16. İstanbul 13. Ağır Ceza Mahkemesi 27/12/2013 tarihli ve 2013/854 Değişik İş sayılı karar ile "Davanın kovuşturma aşamasının 5/8/2013 tarihinde sona erdiği, bu tarihte verilen kararlara itiraz süresinin ise 12/8/2013 tarihinde dolduğu, bu aşamadan sonra kovuşturma aşamasının tamamlanmış olduğu, bu nedenle itiraz süresinin geçtiği, ayrıca kararda usul ve yasaya aykırılık, kararda herhangi bir isabetsizlik bulunmadığı ve sanık Mustafa Balbay için verilmiş 4/12/2013 tarihli Anayasa Mahkemesi kararının bireysel başvuru üzerine seçilme hakkı ile ilgili karar olduğu, kararın itirazda bulunan sanık ile ilgili olacak şekilde yorumlanamayacağı, daha önce aynı konudaki talebin ve itirazın reddedilmiş olması ..." gerekçesine dayanarak yeniden karar verilmesine yer olmadığına karar vermiştir.

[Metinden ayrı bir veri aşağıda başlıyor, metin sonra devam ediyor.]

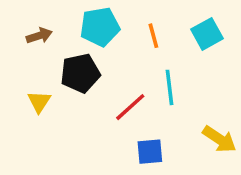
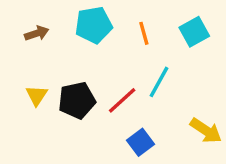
black pentagon: (80, 73) -> (77, 100), moved
cyan line: (169, 87) -> (159, 82), turned 36
blue square: (150, 152) -> (141, 142), turned -32

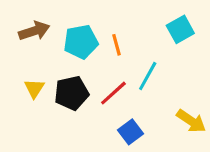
cyan pentagon: (94, 25) -> (81, 42), moved
brown arrow: (37, 33) -> (34, 31), size x1.4
orange line: (144, 33) -> (117, 45), moved

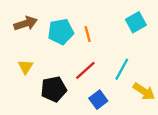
cyan line: (148, 76) -> (122, 69), moved
black pentagon: (71, 93) -> (54, 89), moved

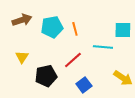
cyan square: (136, 22) -> (123, 30), moved, turned 30
cyan line: (122, 69) -> (103, 47), moved, turned 66

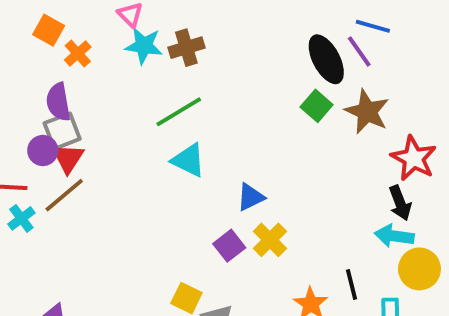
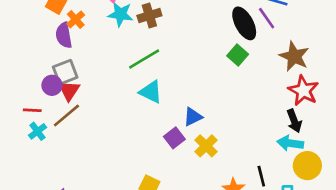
purple semicircle: (58, 102) -> (64, 35), moved
brown star: (367, 112) -> (294, 56), moved
purple square: (229, 246) -> (174, 138), moved

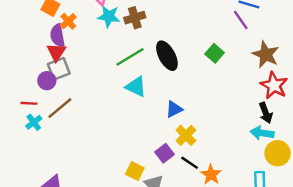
black ellipse: (244, 23) -> (167, 56), moved
red triangle: (69, 91) -> (56, 52), moved
purple square: (174, 138) -> (165, 153), moved
black line: (261, 176) -> (190, 163), moved, turned -42

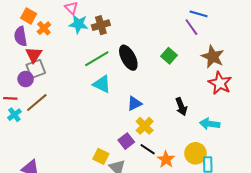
purple semicircle: (58, 35) -> (20, 36), moved
black arrow: (266, 113) -> (181, 107), moved
yellow circle: (278, 153) -> (195, 153), moved

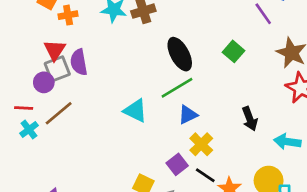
orange cross: (44, 28) -> (68, 15), turned 32
purple semicircle: (20, 36) -> (79, 62), moved
green line: (97, 59) -> (177, 88), moved
cyan triangle: (102, 84) -> (135, 111), moved

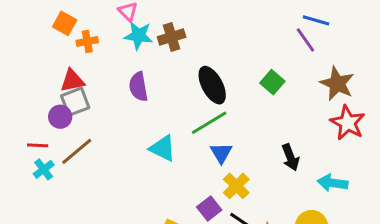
red triangle: (55, 50) -> (72, 81), turned 45
purple semicircle: (79, 62) -> (138, 87), moved
blue triangle: (188, 115) -> (221, 153), turned -35

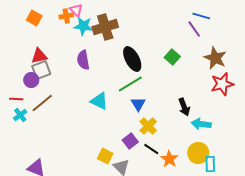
brown cross: (172, 37) -> (105, 27), size x1.4
orange cross: (87, 41) -> (66, 16), moved
red star: (348, 123) -> (222, 84), turned 30
cyan arrow: (333, 183) -> (201, 124), moved

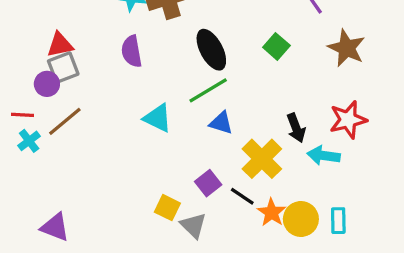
red star: (222, 84) -> (348, 120), moved
blue triangle: (138, 104) -> (221, 123), turned -42
yellow cross: (148, 126) -> (262, 159), moved, size x1.4
yellow circle: (198, 153) -> (301, 219), moved

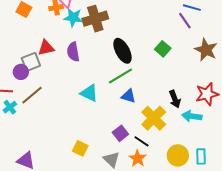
red triangle: (60, 45) -> (46, 48), moved
yellow square: (167, 208) -> (80, 148), moved
orange star: (272, 212) -> (138, 158), moved

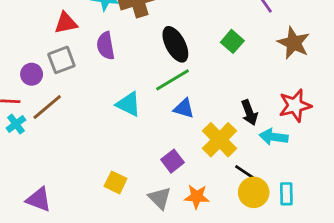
red triangle: (46, 48) -> (66, 23), moved
gray square: (31, 62) -> (61, 60), moved
black line: (142, 141) -> (245, 172), moved
orange star: (138, 158) -> (197, 197), turned -30

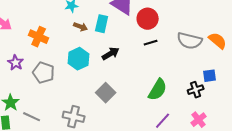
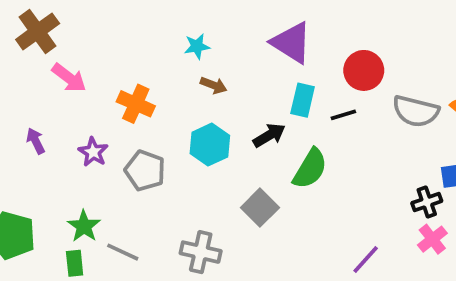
red circle: (148, 19) -> (364, 70), moved
cyan rectangle: (102, 24) -> (303, 100), moved
green semicircle: (158, 90) -> (310, 169), moved
pink cross: (199, 120) -> (432, 239), moved

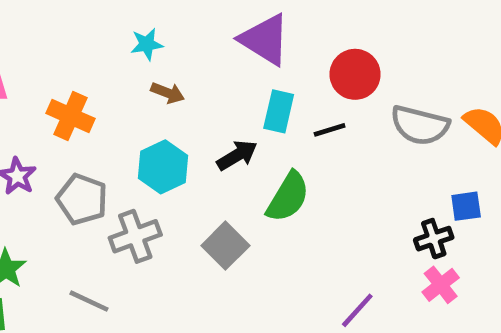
gray line: (123, 252) -> (89, 301), moved
gray cross: (201, 252) -> (135, 236), moved, turned -33

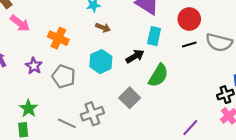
black line: (330, 130) -> (189, 45), moved
gray cross: (135, 236) -> (92, 114), moved

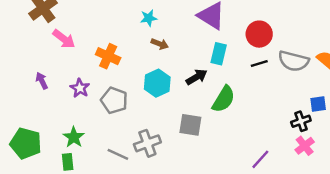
gray square: (130, 98) -> (190, 125), turned -36

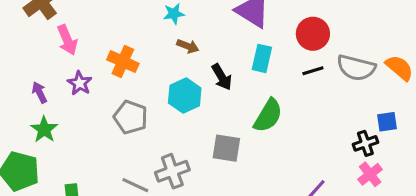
pink arrow: (64, 39) -> (67, 40), turned 30
black arrow: (197, 77) -> (222, 77), moved, turned 90
purple star: (80, 88) -> (80, 83), moved
green star: (74, 137) -> (44, 129), moved

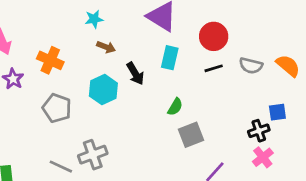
gray semicircle: (356, 68) -> (251, 66), size x0.7
green semicircle: (268, 116) -> (175, 107), size x0.6
gray square: (226, 148) -> (191, 135), moved, turned -30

17. Bu karara yapılan itiraz üzerine İstanbul 14. Ağır Ceza Mahkemesi 23/1/2014 tarihli ve 2014/121 Değişik İş sayılı kararıyla "... İstanbul 13. Ağır Ceza Mahkemesinin sanık hakkında vermiş olduğu 27/12/2013 tarihli tahliye talebinin reddi kararının ve gerekçesinin usul ve yasayauygun olduğu, herhangi bir isabetsizlik görülmediği..." gerekçesiyle başvurucunun itirazını reddetmiştir.

18.Karar, başvurucuya 17/2/2014 tarihinde tebliğedilmiştir.

19.Başvurucu 11/3/2014 tarihinde bireysel başvuruda bulunmuştur.

20. Başvurucu 7/4/2014 tarihli dilekçesi ile karar veren İstanbul 13. Ağır Ceza Mahkemesinin kapatıldığını ve gerekçeli kararın yazım aşamasında olduğunu beyan etmiştir.

B. İlgili Hukuk

21. 4/12/2014 tarihli ve 5271 sayılı Ceza Muhakemesi Kanunu’nun 100. maddesi şöyledir:

(1) Kuvvetli suç şüphesinin varlığını gösteren olguların ve bir tutuklama nedeninin bulunması halinde, şüpheli veya sanık hakkında tutuklama kararı verilebilir. İşin önemi, verilmesi beklenen ceza veya güvenlik tedbiri ile ölçülü olmaması halinde, tutuklama kararı verilemez.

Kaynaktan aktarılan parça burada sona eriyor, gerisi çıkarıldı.